Une vue des estampes d’Eva Demarelatous (Cl. Francine Minvielle)

Eva Demarelatrous, née à Kiel (Allemagne) en 1938, elle étudie aux Beaux- Arts de Düsseldorf de 1957 à 1959, date à laquelle elle part en Algérie pour suivre son futur mari. Après l’indépendance, la famille déménage de nombreuses fois entre la France et l’Allemagne pour finalement s’installer en 1975 en Vendée. Elle reprend ses études à la faculté des Sciences Humaines de Bordeaux où elle obtient sa Licence ès Lettres en 1968 et un CAPES d’enseignement à Strasbourg en 1972, tout en élevant leurs quatre enfants ! Elle apprend les différentes techniques de l’estampe avec François Verdier à l’école d’art municipale de Niort et ensuite avec Djamel Meskache à l’école d’art de La Roche-sur-Yon pendant une vingtaine d’années jusqu’en 2018.

Peintre pendant plusieurs années, elle réalise des multiples, où elle raconte souvent des histoires figuratives qu’elle peut associer à ses textes. « Ainsi, j’ai édité plusieurs livres d’artiste, avec poèmes et gravures originales. Comme j’écris également, j’aime associer l’image et le texte. « Le va-et-vient entre gravure et typographie est passionnant » précise-t-elle.

La gravure, complémentaire de sa peinture, lui permet de passer des grandes toiles colorées, et non figuratives, à des formats plus petits, en noir et blanc, sur métal et récemment, en couleur, sur linoléum. « En gravure, j’apprécie le côté artisanal, les gestes mesurés, l’alchimie des techniques et des produits utilisés. C’est une bonne école de rigueur et de patience. Même si je maîtrise assez bien les techniques, il y a souvent une part de hasard, mais qui aboutit toujours à un éblouissement ».

Pour compléter ce portrait voici quelques prix obtenus pour son œuvre gravée : le Folio d’or de la 10ème Foire internationale aux Livres d’exception (Albi, 2011), le Prix de la Ville (Royan, 2015), le Prix des Beaux- arts, Prière de toucher, (Béziers, 2016).

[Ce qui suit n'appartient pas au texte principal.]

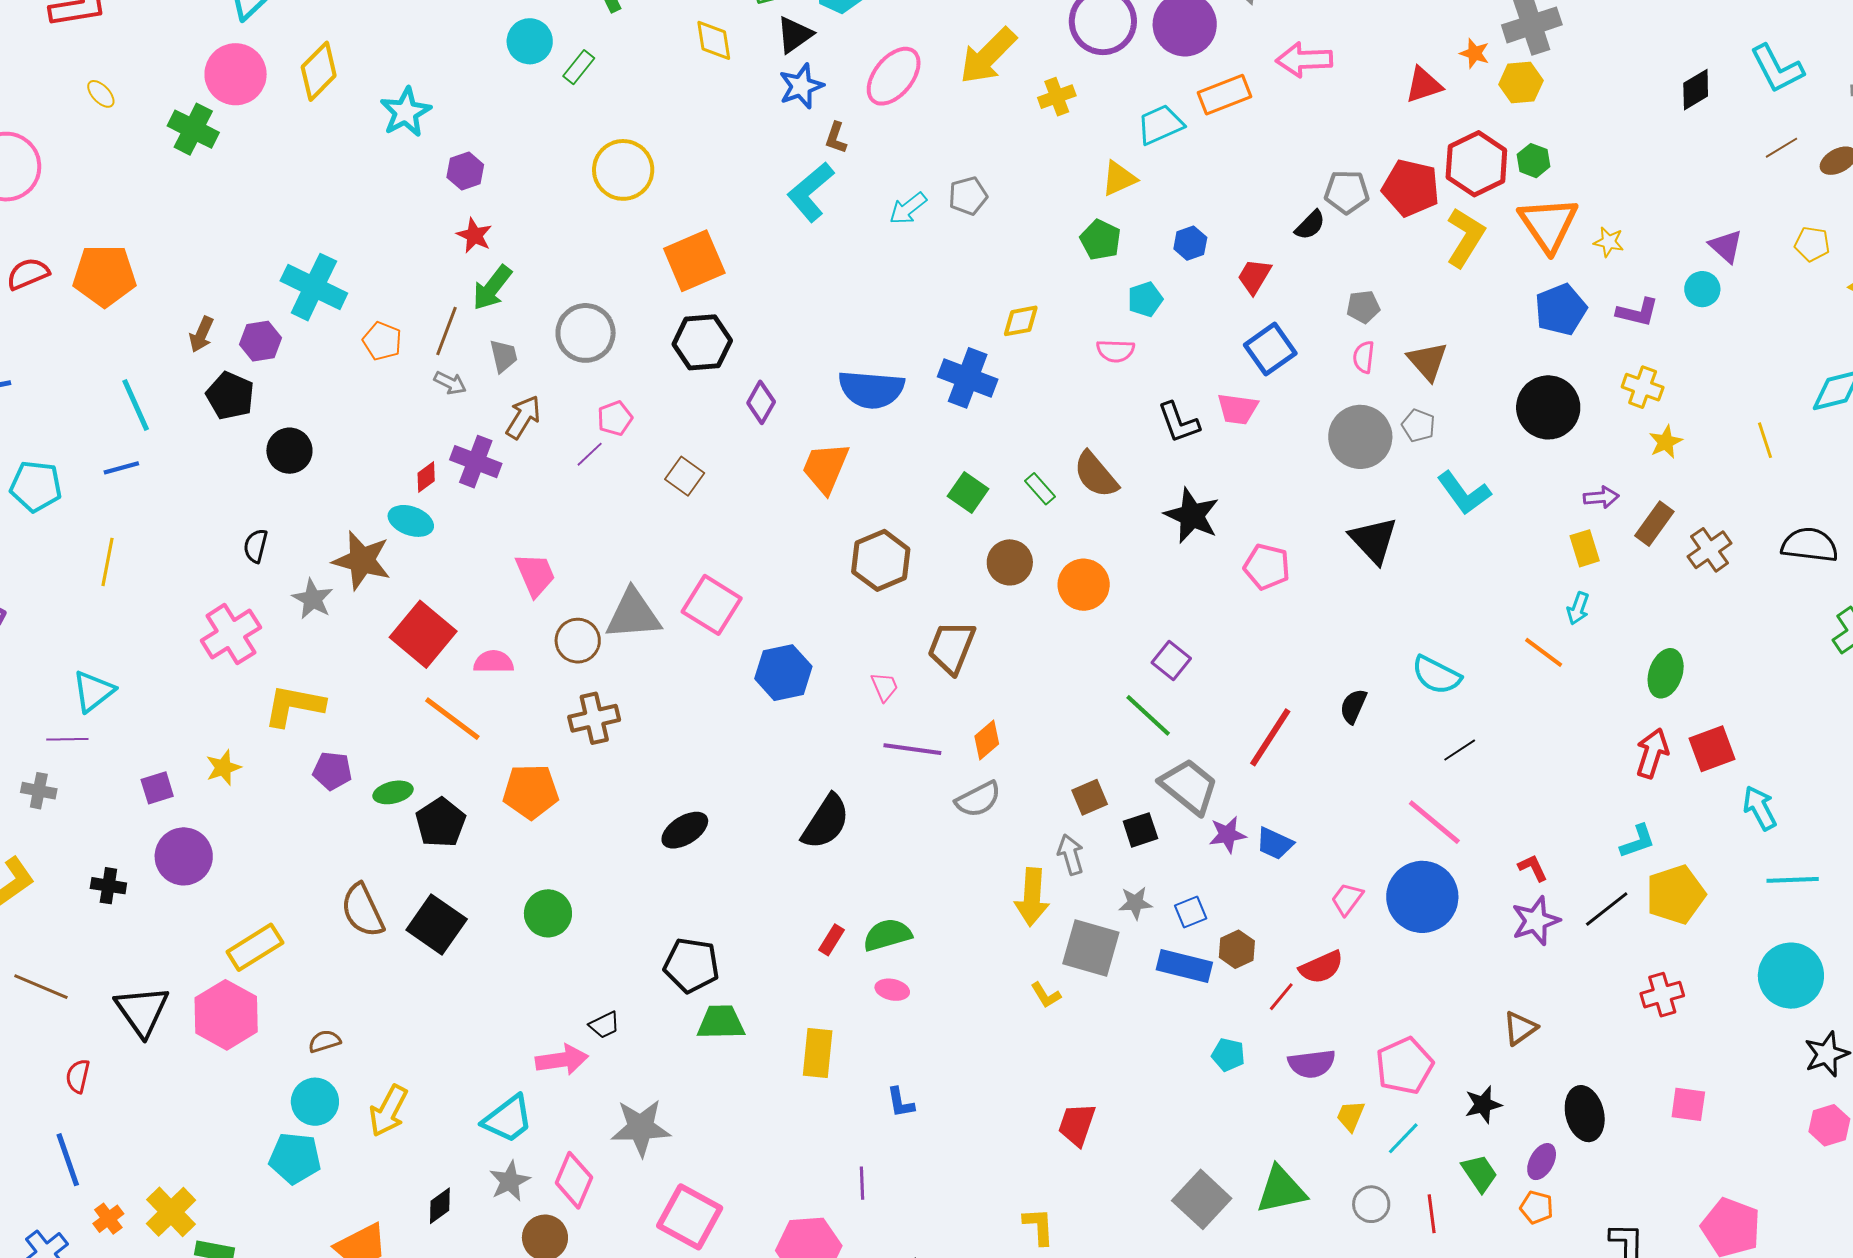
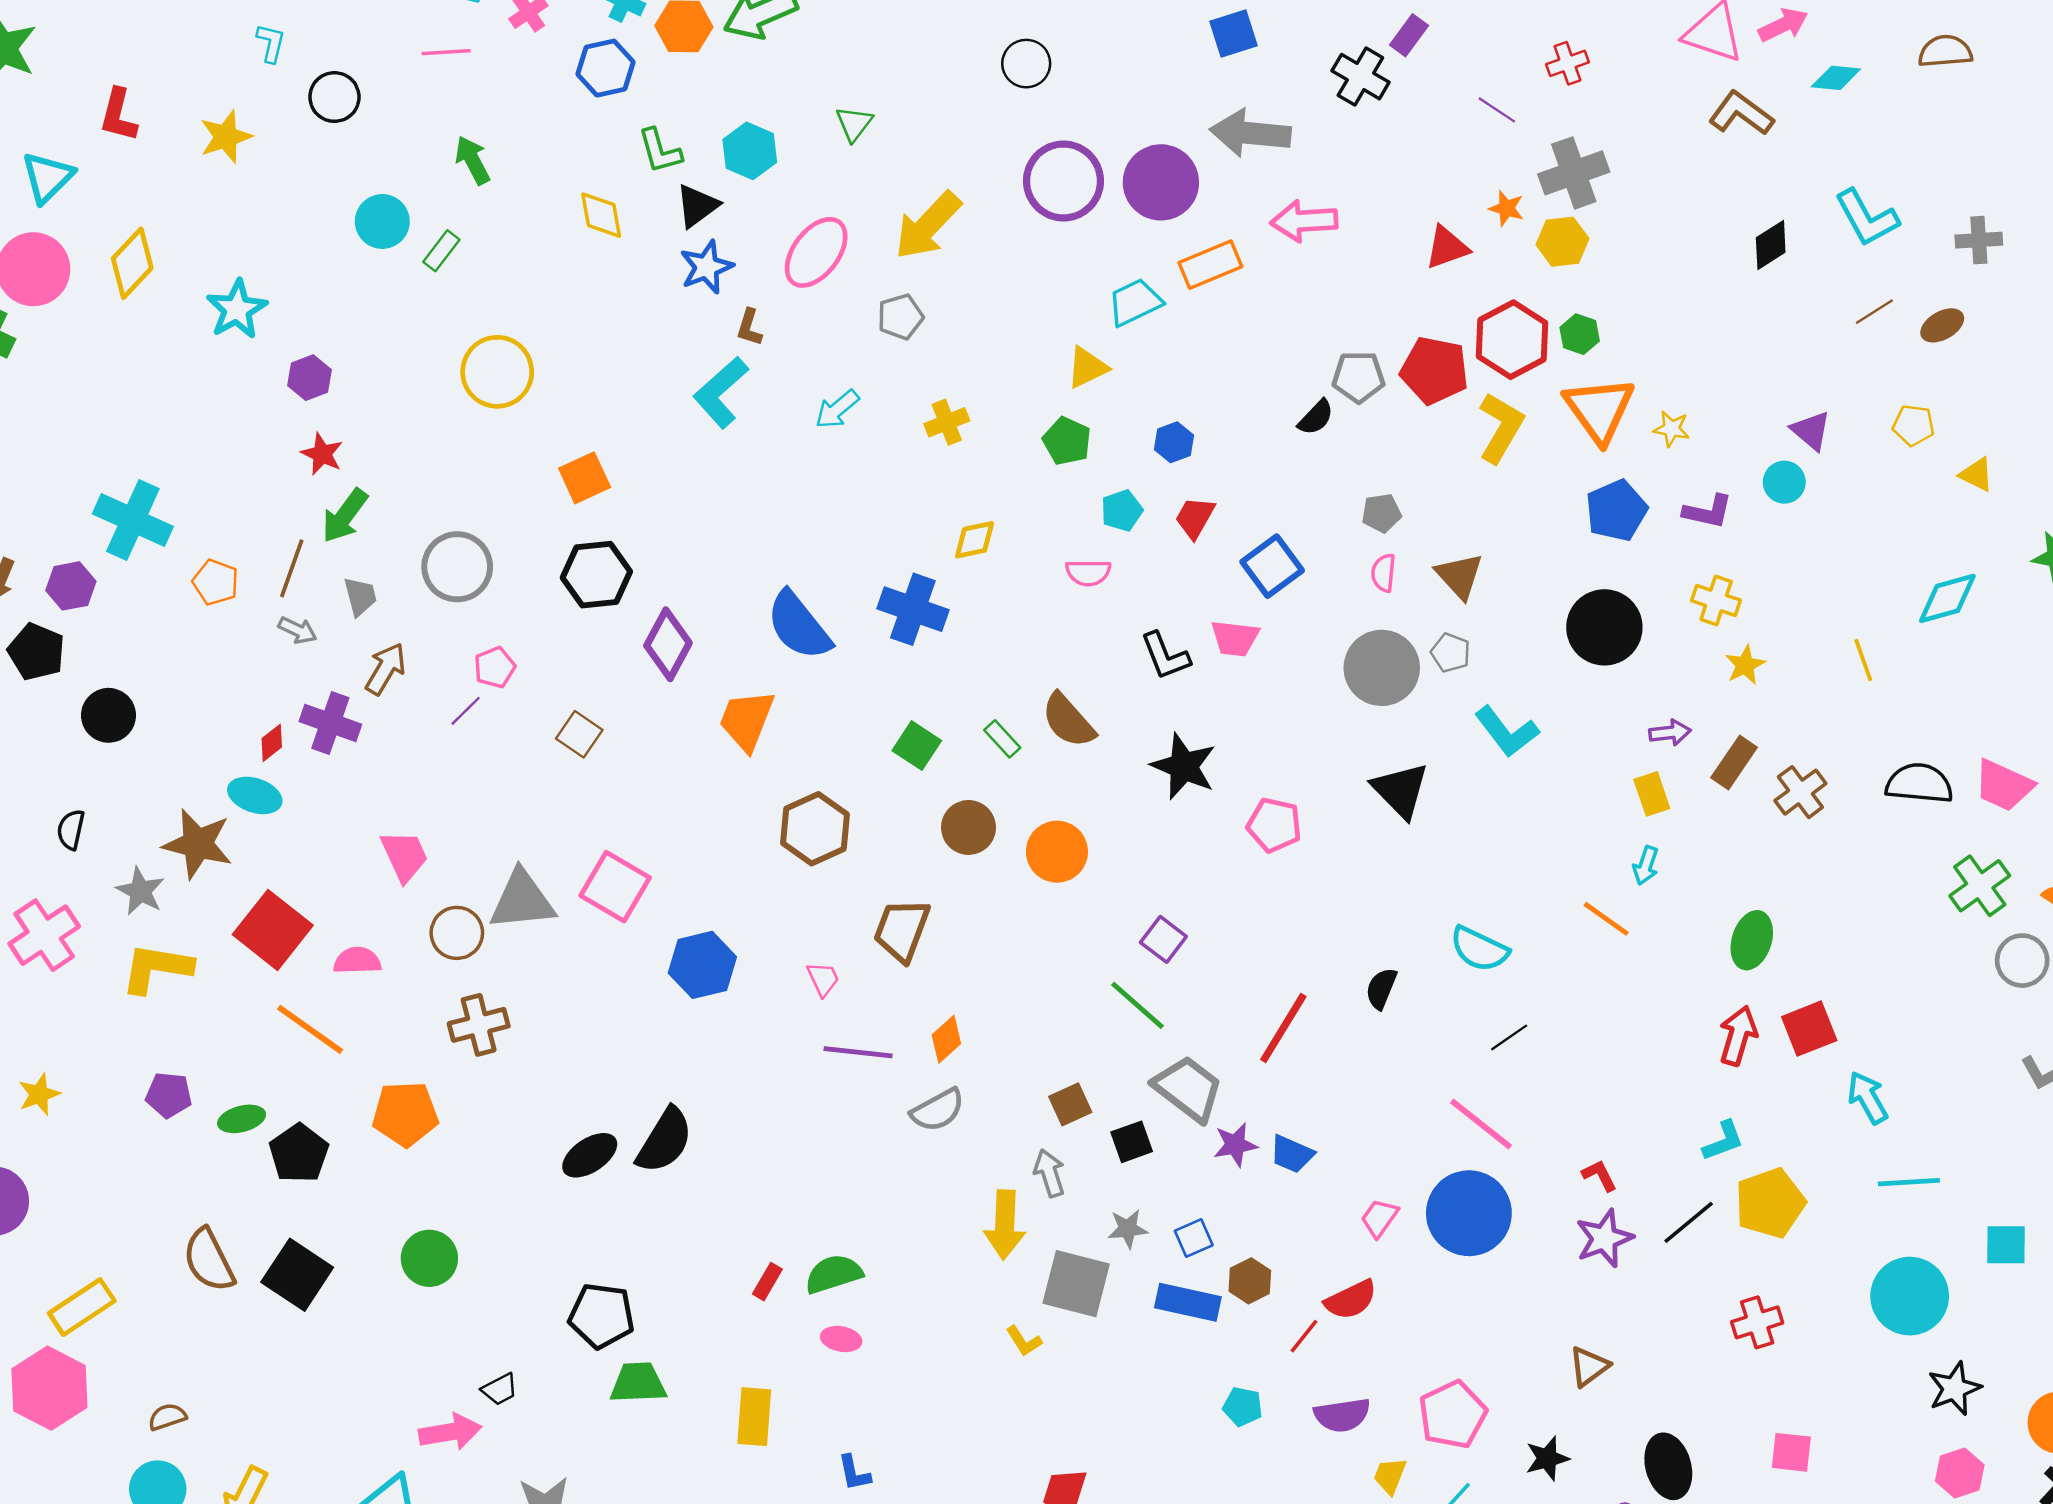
yellow cross: (1057, 97) -> (947, 422), moved
gray pentagon: (968, 196) -> (900, 317), moved
orange square: (694, 261) -> (585, 478), size x0.7
red trapezoid: (1254, 276) -> (1195, 518), moved
blue semicircle: (871, 389) -> (799, 626), turned 48
purple diamond: (761, 402) -> (668, 644), size x1.4
yellow L-shape: (294, 706) -> (157, 968), moved
black semicircle: (826, 822) -> (665, 1140), moved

Pour cette exposition, elle a choisi de présenter quatre thèmes principaux :
– Le Blanc dans la Vie : images de la vie de famille où la couleur blanche ressort sur les nuances grisées de l’aquatinte. Dans cette pénombre flottent souvent des personnages plus ou moins énigmatiques comme les anciens prétendants sur la gravure du mariage. Leur présence ajoute une note dramatique à la scène. « Le blanc est présent du lange au linceul… »
– Kafka et Miléna : « J’ai choisi ces nouvelles sombres, sans espoir. Kafka c’est le désespoir !  Ils avaient un échange de lettres et elle, Milèna, était sa lumière. Il y avait comme une lumière céleste en elle, disait-il. Il écrivait en allemand et elle était sa traductrice en langue tchèque ».
Les gravures sont traitées au vernis mou et à l’aquatinte, textes inclus. Elles illustrent, dans le style très imagé d’Eva, des extraits de la correspondance originale dont les personnages ou les scènes sont tirés des Métamorphoses.
– Le loup : ce thème cher à Eva, peut être regardé comme Le Petit Chaperon rouge revisité. Certaines scènes sont gravées sur linoléum avec de grandes tailles profondes comme des blessures pour symboliser l’attaque du loup. D’autres, dans une ambiance bucolique et insouciante comme au début de l’histoire, sont empreintes d’une légère naïveté. Eva conclut d’un air entendu, « Dans la vie, le loup est souvent DANS la maison.»
– Les affiches : ces linogravures sont inspirées par de vraies affiches vues à New-York sur les murs de la ville. L’ironie de « Stick no bills » (Interdiction d’afficher) allègrement reproduit dans son motif, la typographie caractéristique et la couleur un peu délavée comme celles des murs défraichis des villes lui font dire avec un sourire malicieux « c’est vivant ».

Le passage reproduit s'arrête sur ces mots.